What are the odds of there being “two” sets of twins out there named Mearl and Pearl? The set I’m interested in were born in 1895. I keep coming across a pair born in 1924. Pearl Fay only lived 10 days before she passed. She is buried in an unmarked grave with my great great grandparents and her uncle Charlie. I found Pearl’s burial location through court records, but have not yet found Mearl May…or is it Merl May? I’ve seen both spellings. Their father, Arthur is buried in California. I’ve not yet looked for their mother.
01 June 2011
Chicago City Cemetery and William Cullimore
It appears that one of the possible burial places of my great (x4) grandfather, William Cullimore, will prove to be the ultimate challenge. More so than I originally thought. One of the possible locations of burial was Chicago City Cemetery. As a widower, he moved west via the newly opened turnpike from Maryland to Chicago where his younger brother, Thomas, and his wife were living at the time. William’s obit does not list where he was buried but the cemetery that his brother is buried at does not reflect his being buried there. The puzzle has just begun and I look forward to challenge.
“Chicago City Cemetery was located in at the south end of what is now Lincoln Park. The first burials were in 1843, and at its peak, had 20,000 burials. City residents did not like the cemetery location, which was on low land, close to the lake, thinking it contaminated water supply and aided the spread of diseases such as cholera.
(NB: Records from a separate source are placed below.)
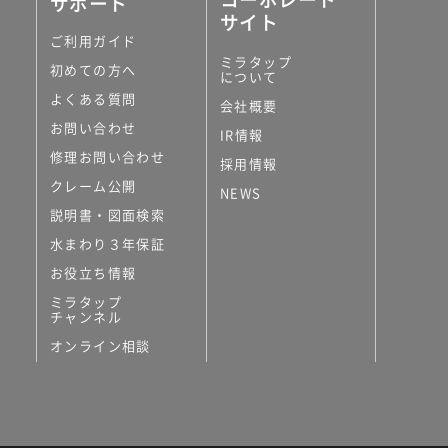
サポート
サイト
ご利用ガイド
ミラタップ
初めての方へ
について
よくある質問
会社概要
お問い合わせ
IR情報
修理お問い合わせ
採用情報
クレーム公開
NEWS
説明書・図面検索
水まわり３年保証
お役立ち情報
ミラタップ
チャンネル
オンライン相談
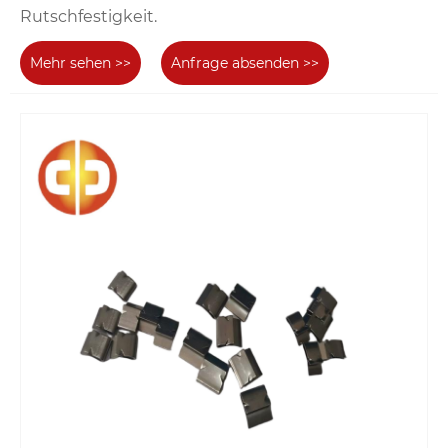
Rutschfestigkeit.
Mehr sehen >>
Anfrage absenden >>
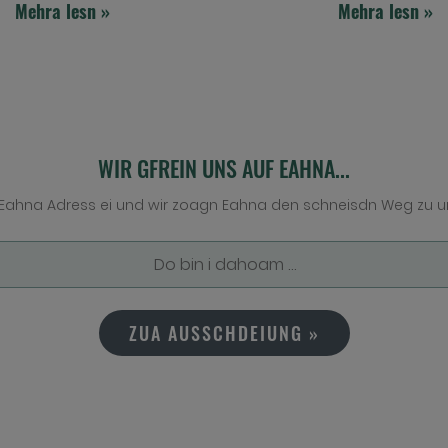
Mehra lesn »
Mehra lesn »
WIR GFREIN UNS AUF EAHNA...
Eahna Adress ei und wir zoagn Eahna den schneisdn Weg zu u
ZUA AUSSCHDEIUNG »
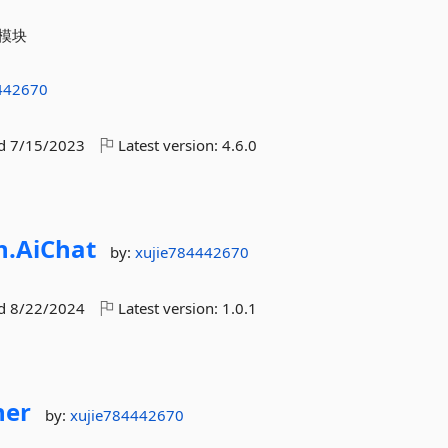
模块
442670
ed
7/15/2023
Latest version:
4.6.0
n.
AiChat
by:
xujie784442670
ed
8/22/2024
Latest version:
1.0.1
her
by:
xujie784442670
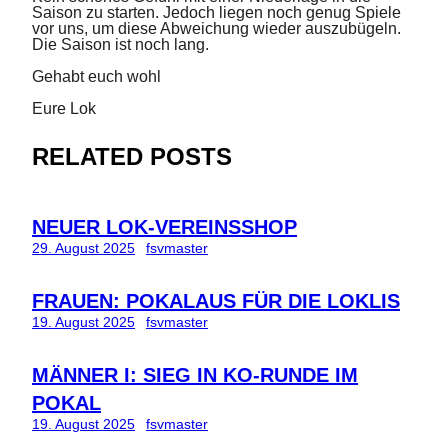
Saison zu starten. Jedoch liegen noch genug Spiele
vor uns, um diese Abweichung wieder auszubügeln.
Die Saison ist noch lang.
Gehabt euch wohl
Eure Lok
RELATED POSTS
NEUER LOK-VEREINSSHOP
29. August 2025
fsvmaster
FRAUEN: POKALAUS FÜR DIE LOKLIS
19. August 2025
fsvmaster
MÄNNER I: SIEG IN KO-RUNDE IM
POKAL
19. August 2025
fsvmaster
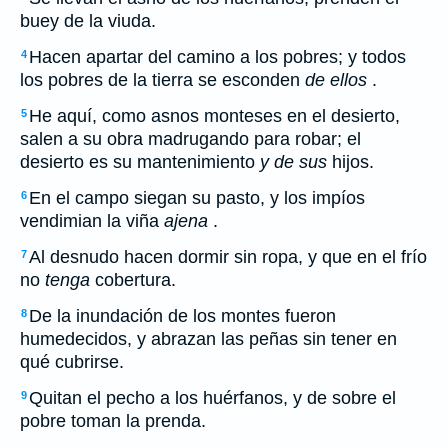
buey de la viuda.
Hacen apartar del camino a los pobres; y todos
4
los pobres de la tierra se esconden
de ellos
.
He aquí, como asnos monteses en el desierto,
5
salen a su obra madrugando para robar; el
desierto es su mantenimiento
y de sus
hijos.
En el campo siegan su pasto, y los impíos
6
vendimian la viña
ajena
.
Al desnudo hacen dormir sin ropa, y que en el frío
7
no
tenga
cobertura.
De la inundación de los montes fueron
8
humedecidos, y abrazan las peñas sin tener en
qué cubrirse.
Quitan el pecho a los huérfanos, y de sobre el
9
pobre toman la prenda.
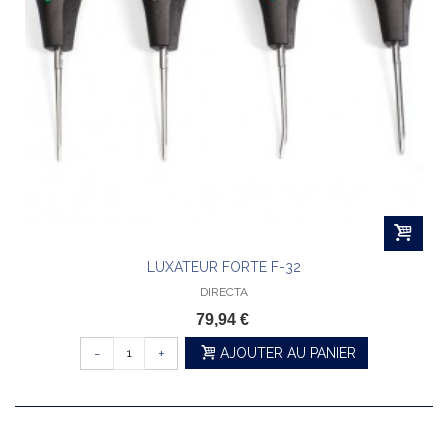
LUXATEUR FORTE F-32
DIRECTA
79,94 €
-
+
AJOUTER AU PANIER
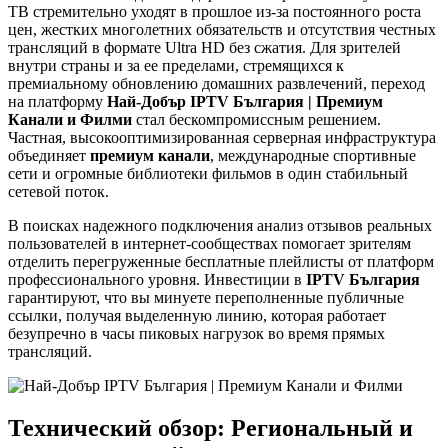
ТВ стремительно уходят в прошлое из-за постоянного роста
цен, жестких многолетних обязательств и отсутствия честных
трансляций в формате Ultra HD без сжатия. Для зрителей
внутри страны и за ее пределами, стремящихся к
премиальному обновлению домашних развлечений, переход
на платформу
Най-Добър IPTV България | Премиум
Канали и Филми
стал бескомпромиссным решением.
Частная, высокооптимизированная серверная инфраструктура
объединяет
премиум канали
, международные спортивные
сети и огромные библиотеки фильмов в один стабильный
сетевой поток.
В поисках надежного подключения анализ отзывов реальных
пользователей в интернет-сообществах помогает зрителям
отделить перегруженные бесплатные плейлисты от платформ
профессионального уровня. Инвестиции в
IPTV България
гарантируют, что вы минуете переполненные публичные
ссылки, получая выделенную линию, которая работает
безупречно в часы пиковых нагрузок во время прямых
трансляций.
Технический обзор: Региональный и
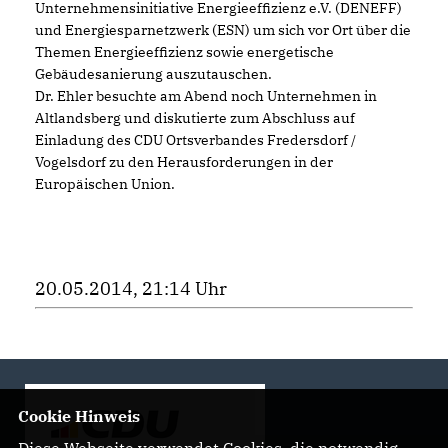
Unternehmensinitiative Energieeffizienz e.V. (DENEFF)
und Energiesparnetzwerk (ESN) um sich vor Ort über die
Themen Energieeffizienz sowie energetische
Gebäudesanierung auszutauschen.
Dr. Ehler besuchte am Abend noch Unternehmen in
Altlandsberg und diskutierte zum Abschluss auf
Einladung des CDU Ortsverbandes Fredersdorf /
Vogelsdorf zu den Herausforderungen in der
Europäischen Union.
20.05.2014, 21:14 Uhr
Cookie Hinweis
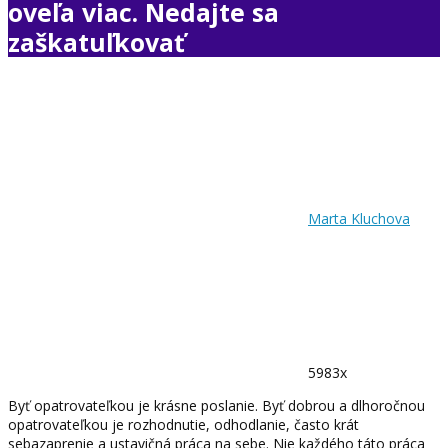
oveľa viac. Nedajte sa
zaškatuľkovať
Marta Kluchova
5983x
Byť opatrovateľkou je krásne poslanie. Byť dobrou a dlhoročnou
opatrovateľkou je rozhodnutie, odhodlanie, často krát
sebazaprenie a ustavičná práca na sebe. Nie každého táto práca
In 1859, the city stopped selling lots at the cemetery and reinterments began in the newly-opened Rosehill Cemetery. The last burials at City were in 1866. Other cemeteries that have reinterred remains are Graceland, Wunders, and Calvary. Jewish Cemetery landowners handled reinterments, for which there are no public records. The remains of about 6,000 confederate prisoners from the federal prison, Camp Douglas, were moved from a potters field to Oak Woods Cemetery. The conditions at Camp Douglas were notoriously awful, and most of the rebels died of hunger and disease, between 1862 and 1865.
Disinterments were completed by 1870, and the City Cemetery was officially empty of all graves except the Ira Couch tomb, which still stands in the park (it was deemed too expensive to move--and may be empty--records indicate he is in Rosehill's Couch family tomb) and 116-year-old Boston Tea Party's David Kennison. However, various digs in the park over the years, one as recently as 1998, have yielded human remains.”